Padri e figli

L’intervista a Jean-Noël Schifano Noel Schifano: Io, Sciascia e Guttuso. La mia Sicilia dei maestri di Salvatore Falzone, su “la Repubblica” del 27 luglio 2015, è in realtà una doppia intervista. Potremmo dire, una metaintervista. E nell’incastro tra le domande che il giornalista pone allo scrittore francese di origini siciliane e il ricordo di un’intervista a Sciascia dello stesso Schifano, passa la Sicilia, la sua cultura, il suo retaggio, gli scrittori, gli artisti.

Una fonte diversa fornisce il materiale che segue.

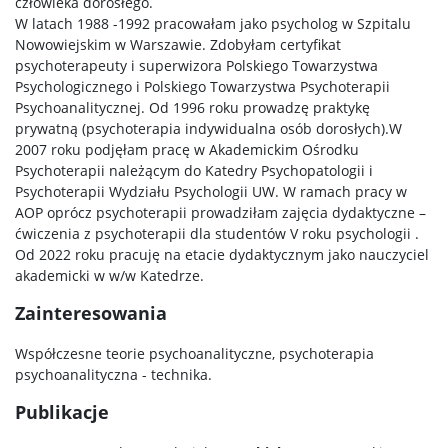
człowieka dorosłego.
DLA PRACOWNIKÓW
W latach 1988 -1992 pracowałam jako psycholog w Szpitalu
Nowowiejskim w Warszawie. Zdobyłam certyfikat
psychoterapeuty i superwizora Polskiego Towarzystwa
NAUKA NA WYDZIALE
Psychologicznego i Polskiego Towarzystwa Psychoterapii
Psychoanalitycznej. Od 1996 roku prowadzę praktykę
prywatną (psychoterapia indywidualna osób dorosłych).W
Najnowsze publikacje
2007 roku podjęłam pracę w Akademickim Ośrodku
Psychoterapii należącym do Katedry Psychopatologii i
Laboratoria wydziałowe
Psychoterapii Wydziału Psychologii UW. W ramach pracy w
AOP oprócz psychoterapii prowadziłam zajęcia dydaktyczne –
ćwiczenia z psychoterapii dla studentów V roku psychologii .
Centrum Diagnozy i Terapii
Od 2022 roku pracuję na etacie dydaktycznym jako nauczyciel
akademicki w w/w Katedrze.
Zainteresowania
Centrum Psychologii Dzieci i Młodzieży
Współczesne teorie psychoanalityczne, psychoterapia
Centrum Zastosowań Psychologii
psychoanalityczna - technika.
Publikacje
Laboratorium “Niemowlęta”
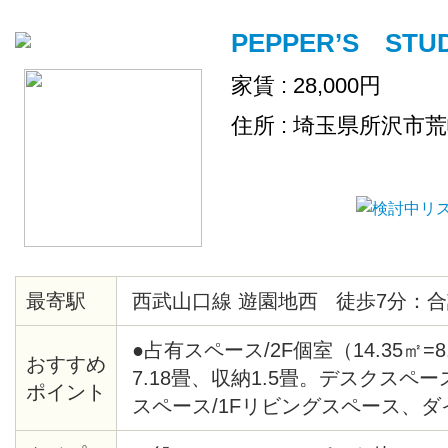
PEPPER’S STU
家賃 : 28,000円
住所 : 埼玉県所沢市
最寄駅
西武山口線 遊園地西 徒歩7分：合
●占有スペース/2F個室（14.35㎡=
おすすめ
7.18畳、収納1.5畳。デスクスペー
ポイント
スペース/1Fリビングスペース、
ス、キッチン、洗面所、トイレ、浴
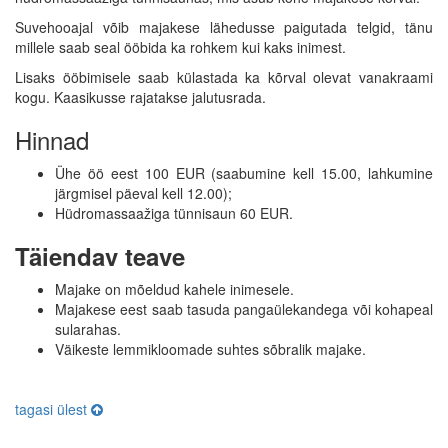
Suvehooajal võib majakese lähedusse paigutada telgid, tänu
millele saab seal ööbida ka rohkem kui kaks inimest.
Lisaks ööbimisele saab külastada ka kõrval olevat vanakraami
kogu. Kaasikusse rajatakse jalutusrada.
Hinnad
Ühe öö eest 100 EUR (saabumine kell 15.00, lahkumine
järgmisel päeval kell 12.00);
Hüdromassaažiga tünnisaun 60 EUR.
Täiendav teave
Majake on mõeldud kahele inimesele.
Majakese eest saab tasuda pangaülekandega või kohapeal
sularahas.
Väikeste lemmikloomade suhtes sõbralik majake.
tagasi ülest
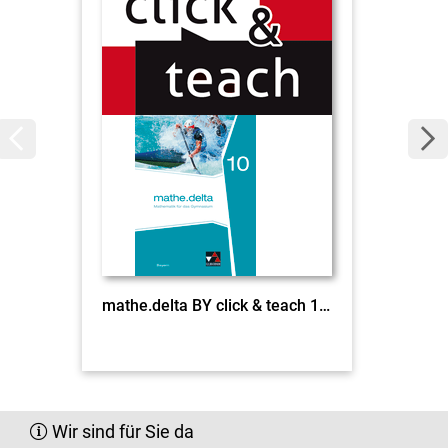
mathe.delta BY click & teach 10 EL
Wir sind für Sie da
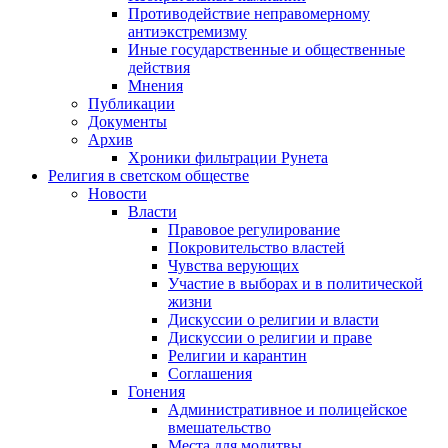
Противодействие неправомерному
антиэкстремизму
Иные государственные и общественные
действия
Мнения
Публикации
Документы
Архив
Хроники фильтрации Рунета
Религия в светском обществе
Новости
Власти
Правовое регулирование
Покровительство властей
Чувства верующих
Участие в выборах и в политической
жизни
Дискуссии о религии и власти
Дискуссии о религии и праве
Религии и карантин
Соглашения
Гонения
Административное и полицейское
вмешательство
Места для молитвы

Passano padri e figli, e il passato si fa presente. Schifano, scrittore e traduttore delle opere di Sciascia, racconta il primo viaggio in terra siciliana, nel paese di origine paterna, Serradifalco, neanche a farlo apposta lo stesso di Candido Munafò, e ricorda il primo incontro con Leonardo Sciascia. L’immagine che gli rimane di Serradifalco appare in bianco e nero, sa di creta e di zolfo: il “nero su nero” dei vestiti della zia, proprietaria di un bar, alla quale non si svela subito proprio come Ulisse quando torna a casa, per presentarsi finalmente “Sono il figlio di Totò”; il nero del caffè mancato per via della macchina rotta, e quello del vino che infonde gioia nel cuore; il bianco del latte richiesto che, come un viandante della Grande Grecia - terra che parte da Napoli e arriva a Pachino - avrebbe voluto bere dallo “skyphos”, il vaso di creta che era anche contenitore in cui si vomitava per aver troppo bevuto. Skyphos, schifo, Schifano: le origini attraversano le parole, le cose, la storia, la terra. Ma nel bar della zia non c’è nemmeno il latte. In compenso il pranzo in famiglia (diventata improvvisamente numerosa) e il gusto del Nero d’Avola che lo accompagna si proiettano in una dimensione mitica, e lui si sente ora figlio della creta e dello zolfo. Ma Serradifalco è solo la tappa intermedia per arrivare a Racalmuto, dove “mi aspettava l’umanità fatta scrittura. Fino alla sua morte, Sciascia è stato per me, e fino alla mia morte lo sarà, una indispensabile luce di vita e di lettura e di scrittura”. Il primo incontro con Sciascia era avvenuto già nel 1972 a Roma, Hotel Mediterraneo, piazza Esedra. Sciascia lo attende nella hall, lo accoglie con un sorriso e gli chiede se ha delle domande per lui. Undici per la precisione, scritte, pronte. Il grande scrittore le prende, risale in camera, torna dopo un po’ con un mazzo di fogli intestati dell’albergo: porge le risposte, scritte a mano con inchiostro blu nella sua bellissima grafia, al giovane scrittore, che ancora, dopo tanti anni, si emoziona a ripensarci. Altri incontri poi tra i due avverranno a Parigi, alla Noce, a Roma sotto la statua di Giordano Bruno e sulla scalinata della casa del pittore Fabrizio Clerici. E così a Palermo in Viale Scaduto e nell’atelier di Renato Guttuso, tra una cena preparata dalla signora Maria e una bottiglia di whisky offerta dal pittore.

Sciascia conduce Schifano nel cuore della Sicilia, attraverso i suoi scrittori, le letture, gli artisti. Sciascia, il letterato, troppo letterato per mettersi a giocare con la letteratura, scrittore di cose, non di parole, “secondo padre” di uno scrittore francese, siciliano, alla ricerca appassionata e vitale delle sue radici.